__WHAT TO DO__
Please write out the line containing "Не загружается система, зависает" and each line after it through the end of the data, exactly, and nothing else.

__DATA EXCERPTS__

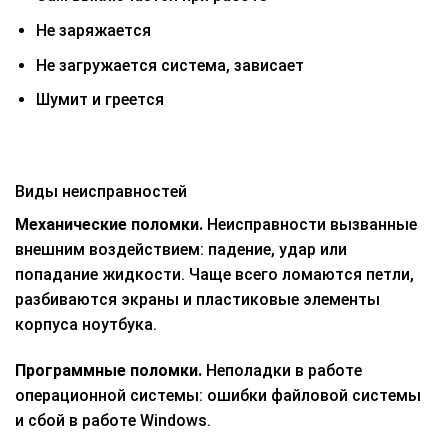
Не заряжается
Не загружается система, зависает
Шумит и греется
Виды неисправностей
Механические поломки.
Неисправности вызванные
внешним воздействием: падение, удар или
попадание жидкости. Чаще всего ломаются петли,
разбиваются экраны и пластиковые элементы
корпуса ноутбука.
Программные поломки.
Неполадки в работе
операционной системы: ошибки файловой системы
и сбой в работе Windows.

__ANSWER FOR THE TASK__
Не загружается система, зависает
Шумит и греется
Виды неисправностей
Механические поломки.
Неисправности вызванные
внешним воздействием: падение, удар или
попадание жидкости. Чаще всего ломаются петли,
разбиваются экраны и пластиковые элементы
корпуса ноутбука.
Программные поломки.
Неполадки в работе
операционной системы: ошибки файловой системы
и сбой в работе Windows.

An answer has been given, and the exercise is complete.